Monitoring the fate of copper nanoparticles in river biofilms using scanning transmission X-ray microscopy (STXM)

Abstract

Scanning transmission X-ray microscopy (STXM) at the C 1s and Cu 2p edges was used to study the fate of Cu nanoparticles, including their sorption–dissolution, speciation and distribution in a complex natural river biofilm exposed to 1mgL−1 Cu nanoparticles for 5min, 3days or 7days. The original Cu nanoparticles, ~30nm in diameter, were composed of Cu(I) and Cu(II) species, presumably a Cu(I) core surrounded by oxidized Cu(II). When the Cu nanoparticles were initially added to the biofilm, Cu nanoparticles were occasionally found as individual particles but most frequently were observed as aggregates. The aggregates were in association with diatoms and the extracellular polymeric substances (EPS) of the biofilm. In addition, a new Cu(II) species, as evident from a shift in its peak position (−0.4eV) relative to the Cu nanoparticles, was found to be sorbed by the diatoms after 5min and was still detected after 7days. Evidently, the Cu nanoparticles had undergone dissolution, followed by sorption of ionic Cu(II) by the diatoms. The bacteria and cyanobacteria in the biofilm did not apparently sorb detectable amounts of Cu at any time.

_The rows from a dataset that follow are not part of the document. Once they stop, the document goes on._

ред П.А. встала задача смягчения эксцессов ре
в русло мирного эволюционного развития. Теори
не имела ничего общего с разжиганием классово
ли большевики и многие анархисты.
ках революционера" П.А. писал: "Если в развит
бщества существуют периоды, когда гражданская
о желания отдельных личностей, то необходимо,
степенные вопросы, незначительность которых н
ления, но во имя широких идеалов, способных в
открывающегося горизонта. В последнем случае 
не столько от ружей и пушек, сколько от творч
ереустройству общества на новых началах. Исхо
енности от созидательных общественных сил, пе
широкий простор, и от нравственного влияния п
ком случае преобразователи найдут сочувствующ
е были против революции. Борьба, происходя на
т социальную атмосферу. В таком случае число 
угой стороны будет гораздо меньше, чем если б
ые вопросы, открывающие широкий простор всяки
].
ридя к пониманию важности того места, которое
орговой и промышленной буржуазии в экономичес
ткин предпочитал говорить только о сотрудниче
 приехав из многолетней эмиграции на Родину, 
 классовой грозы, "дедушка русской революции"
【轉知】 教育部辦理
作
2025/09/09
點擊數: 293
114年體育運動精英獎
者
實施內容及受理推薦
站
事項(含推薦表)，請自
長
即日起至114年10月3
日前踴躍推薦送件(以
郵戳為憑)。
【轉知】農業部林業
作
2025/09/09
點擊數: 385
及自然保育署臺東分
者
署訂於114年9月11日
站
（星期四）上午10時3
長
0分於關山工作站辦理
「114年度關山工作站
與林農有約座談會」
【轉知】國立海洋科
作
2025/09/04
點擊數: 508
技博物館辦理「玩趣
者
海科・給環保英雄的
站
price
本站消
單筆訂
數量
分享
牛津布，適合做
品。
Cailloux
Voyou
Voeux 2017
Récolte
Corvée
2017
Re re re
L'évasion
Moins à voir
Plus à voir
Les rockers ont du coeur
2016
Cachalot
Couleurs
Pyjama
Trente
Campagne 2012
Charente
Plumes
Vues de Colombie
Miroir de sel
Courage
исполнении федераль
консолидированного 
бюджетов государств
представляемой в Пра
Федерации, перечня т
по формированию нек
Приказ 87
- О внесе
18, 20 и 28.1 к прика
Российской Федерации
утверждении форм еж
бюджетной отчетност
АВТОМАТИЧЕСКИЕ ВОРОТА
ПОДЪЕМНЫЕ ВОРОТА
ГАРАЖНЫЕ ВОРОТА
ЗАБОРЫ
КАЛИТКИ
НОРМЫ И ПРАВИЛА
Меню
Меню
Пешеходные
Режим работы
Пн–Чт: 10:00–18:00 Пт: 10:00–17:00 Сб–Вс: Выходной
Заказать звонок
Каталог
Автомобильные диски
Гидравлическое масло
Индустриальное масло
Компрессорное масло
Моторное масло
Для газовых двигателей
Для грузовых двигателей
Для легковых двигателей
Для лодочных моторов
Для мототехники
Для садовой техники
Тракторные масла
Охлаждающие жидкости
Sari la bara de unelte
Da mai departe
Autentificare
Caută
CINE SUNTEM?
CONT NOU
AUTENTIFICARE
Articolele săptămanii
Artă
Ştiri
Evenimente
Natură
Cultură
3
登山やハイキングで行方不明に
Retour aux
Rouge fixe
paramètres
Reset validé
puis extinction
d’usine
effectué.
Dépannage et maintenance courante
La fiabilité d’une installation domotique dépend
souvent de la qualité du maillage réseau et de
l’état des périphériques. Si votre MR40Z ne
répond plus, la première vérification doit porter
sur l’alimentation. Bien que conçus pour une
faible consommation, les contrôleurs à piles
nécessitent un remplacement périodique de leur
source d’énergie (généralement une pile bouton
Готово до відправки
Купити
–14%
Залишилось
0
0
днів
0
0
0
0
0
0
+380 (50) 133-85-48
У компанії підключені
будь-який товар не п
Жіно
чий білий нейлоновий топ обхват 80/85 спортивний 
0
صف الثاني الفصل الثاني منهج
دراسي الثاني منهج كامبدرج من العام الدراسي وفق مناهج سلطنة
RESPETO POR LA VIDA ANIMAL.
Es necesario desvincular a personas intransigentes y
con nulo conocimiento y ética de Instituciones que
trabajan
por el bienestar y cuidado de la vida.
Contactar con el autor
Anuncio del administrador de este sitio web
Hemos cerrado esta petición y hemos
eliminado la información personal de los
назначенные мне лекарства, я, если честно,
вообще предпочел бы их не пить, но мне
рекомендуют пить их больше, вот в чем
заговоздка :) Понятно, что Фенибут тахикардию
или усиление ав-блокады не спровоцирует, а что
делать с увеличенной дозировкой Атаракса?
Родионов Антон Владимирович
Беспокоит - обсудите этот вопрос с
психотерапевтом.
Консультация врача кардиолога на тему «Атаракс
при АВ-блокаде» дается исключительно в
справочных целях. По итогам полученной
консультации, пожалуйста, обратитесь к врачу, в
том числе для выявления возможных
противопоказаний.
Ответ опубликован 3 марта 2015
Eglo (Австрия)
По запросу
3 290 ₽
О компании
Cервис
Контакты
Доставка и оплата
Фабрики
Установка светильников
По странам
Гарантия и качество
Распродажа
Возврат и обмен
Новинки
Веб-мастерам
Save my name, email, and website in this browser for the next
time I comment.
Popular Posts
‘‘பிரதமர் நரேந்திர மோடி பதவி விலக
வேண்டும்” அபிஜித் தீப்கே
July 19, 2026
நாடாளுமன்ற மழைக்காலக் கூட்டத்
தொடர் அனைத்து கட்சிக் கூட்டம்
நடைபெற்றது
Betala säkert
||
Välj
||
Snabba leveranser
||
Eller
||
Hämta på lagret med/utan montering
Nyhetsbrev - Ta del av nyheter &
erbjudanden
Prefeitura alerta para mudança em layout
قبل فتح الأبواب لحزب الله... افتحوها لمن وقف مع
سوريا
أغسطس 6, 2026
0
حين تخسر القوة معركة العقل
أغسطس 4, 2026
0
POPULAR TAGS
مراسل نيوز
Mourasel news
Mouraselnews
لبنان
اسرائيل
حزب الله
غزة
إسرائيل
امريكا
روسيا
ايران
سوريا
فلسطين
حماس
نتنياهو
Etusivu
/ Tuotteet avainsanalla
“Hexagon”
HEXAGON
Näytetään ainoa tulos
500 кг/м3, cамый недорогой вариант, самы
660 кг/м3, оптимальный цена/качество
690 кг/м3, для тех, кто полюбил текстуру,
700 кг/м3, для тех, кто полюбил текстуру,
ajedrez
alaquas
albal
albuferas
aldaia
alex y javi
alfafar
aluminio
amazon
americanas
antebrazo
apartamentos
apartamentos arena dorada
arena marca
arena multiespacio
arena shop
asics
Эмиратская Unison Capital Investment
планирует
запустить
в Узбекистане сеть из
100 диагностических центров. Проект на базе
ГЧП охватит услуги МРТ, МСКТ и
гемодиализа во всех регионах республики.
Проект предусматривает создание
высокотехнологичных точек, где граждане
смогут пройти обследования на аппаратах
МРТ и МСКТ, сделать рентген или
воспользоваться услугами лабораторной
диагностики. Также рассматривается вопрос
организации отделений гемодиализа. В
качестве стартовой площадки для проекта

C 1s measurements indicated that the Cu(II) from solution was sorbed by the lipid-rich extracellular polymeric substances associated with the diatoms. These observations demonstrated that both the Cu nanoparticles and dissolution products remained associated with the river biofilm through interactions with specific biopolymers up to 7days following exposure. Therefore, for some metal nanomaterials, sorption of the solid phase with subsequent dissolution and re-sorption are significant with respect to their chemodynamics and effects on the biofilm, especially when trophic transfer events are considered. Importantly, these interactions provide an entry point for copper into the aquatic food web.